**YOUR GOAL:**
Return exactly the lines of the data below, from the one that contains "sont accompagnées de commentaires fournis" through the final line, and leave out every picture.

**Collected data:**
------------------------

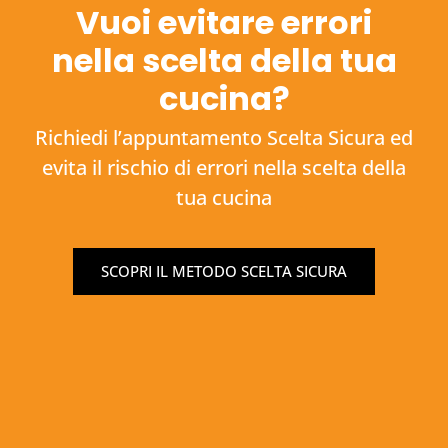
Vuoi evitare errori
nella scelta della tua
cucina?
Richiedi l’appuntamento Scelta Sicura ed
evita il rischio di errori nella scelta della
tua cucina
SCOPRI IL METODO SCELTA SICURA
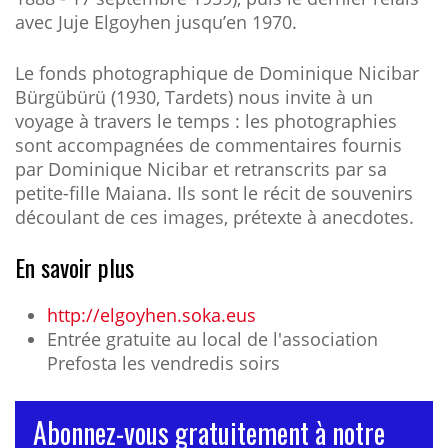
avec Juje Elgoyhen jusqu’en 1970.
Le fonds photographique de Dominique Nicibar
Bürgübürü (1930, Tardets) nous invite à un
voyage à travers le temps : les photographies
sont accompagnées de commentaires fournis
par Dominique Nicibar et retranscrits par sa
petite-fille Maiana. Ils sont le récit de souvenirs
découlant de ces images, prétexte à anecdotes.
En savoir plus
http://elgoyhen.soka.eus
Entrée gratuite au local de l'association
Prefosta les vendredis soirs
Abonnez-vous gratuitement à notre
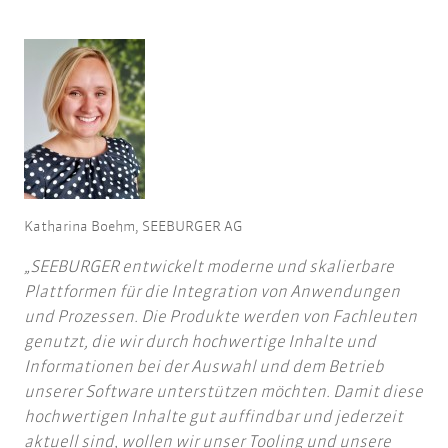
Katharina Boehm, SEEBURGER AG
SEEBURGER entwickelt moderne und skalierbare
Plattformen für die Integration von Anwendungen
und Prozessen. Die Produkte werden von Fachleuten
genutzt, die wir durch hochwertige Inhalte und
Informationen bei der Auswahl und dem Betrieb
unserer Software unterstützen möchten. Damit diese
hochwertigen Inhalte gut auffindbar und jederzeit
aktuell sind, wollen wir unser Tooling und unsere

------------------------

**WRITTEN ANSWER:**
sont accompagnées de commentaires fournis
par Dominique Nicibar et retranscrits par sa
petite-fille Maiana. Ils sont le récit de souvenirs
découlant de ces images, prétexte à anecdotes.
En savoir plus
http://elgoyhen.soka.eus
Entrée gratuite au local de l'association
Prefosta les vendredis soirs
Abonnez-vous gratuitement à notre
Katharina Boehm, SEEBURGER AG
SEEBURGER entwickelt moderne und skalierbare
Plattformen für die Integration von Anwendungen
und Prozessen. Die Produkte werden von Fachleuten
genutzt, die wir durch hochwertige Inhalte und
Informationen bei der Auswahl und dem Betrieb
unserer Software unterstützen möchten. Damit diese
hochwertigen Inhalte gut auffindbar und jederzeit
aktuell sind, wollen wir unser Tooling und unsere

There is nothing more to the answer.